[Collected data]
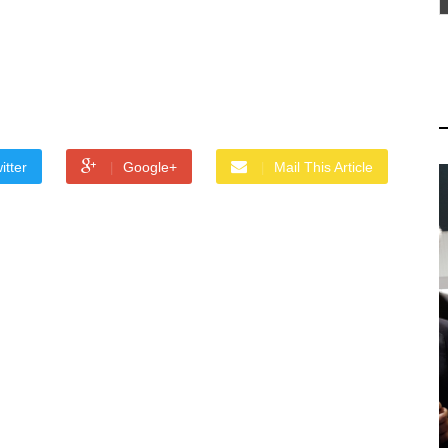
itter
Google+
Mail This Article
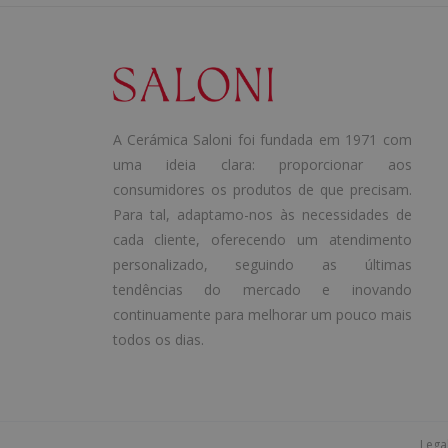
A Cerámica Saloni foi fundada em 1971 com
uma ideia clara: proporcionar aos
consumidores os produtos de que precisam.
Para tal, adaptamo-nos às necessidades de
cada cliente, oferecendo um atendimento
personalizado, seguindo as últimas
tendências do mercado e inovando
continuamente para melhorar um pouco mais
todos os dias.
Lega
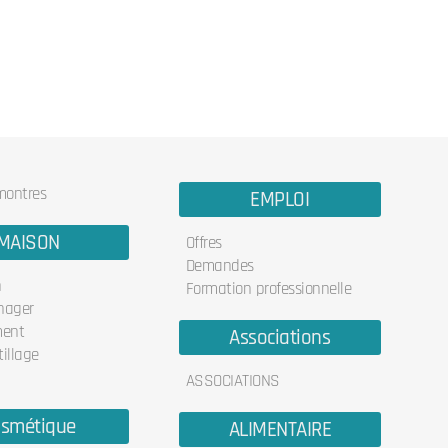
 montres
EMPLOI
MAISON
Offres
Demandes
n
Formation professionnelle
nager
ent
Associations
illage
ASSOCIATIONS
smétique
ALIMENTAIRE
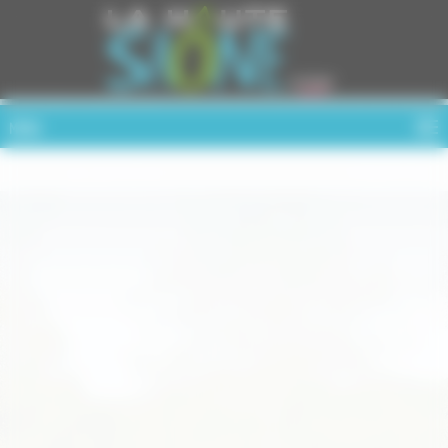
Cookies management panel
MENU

---

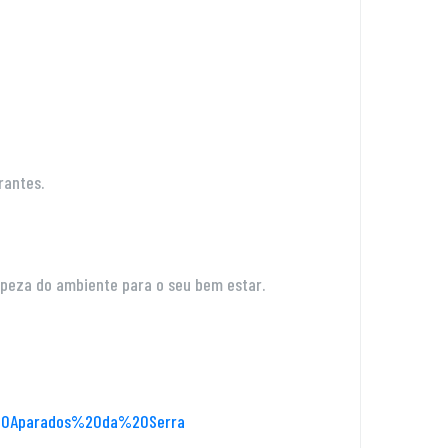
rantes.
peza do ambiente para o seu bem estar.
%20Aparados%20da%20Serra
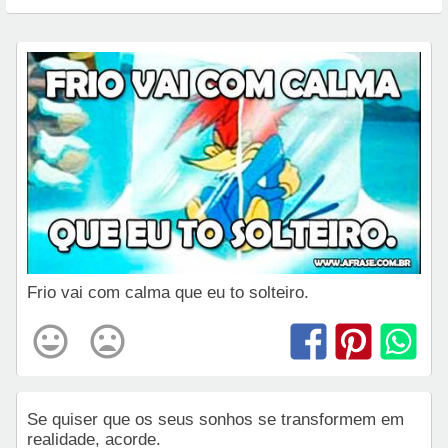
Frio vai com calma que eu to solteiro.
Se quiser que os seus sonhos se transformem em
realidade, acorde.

:: Work to be completed ::
Using the data above, print only the lines starting at the one with "A Cerámica Saloni foi fundada em 1971 com" and ending at the one with "ALIMENTAIRE", exactly as they stand, minus the pictures.

:: Completed exercise ::
A Cerámica Saloni foi fundada em 1971 com
uma ideia clara: proporcionar aos
consumidores os produtos de que precisam.
Para tal, adaptamo-nos às necessidades de
cada cliente, oferecendo um atendimento
personalizado, seguindo as últimas
tendências do mercado e inovando
continuamente para melhorar um pouco mais
todos os dias.
Lega
 montres
EMPLOI
MAISON
Offres
Demandes
n
Formation professionnelle
nager
ent
Associations
illage
ASSOCIATIONS
smétique
ALIMENTAIRE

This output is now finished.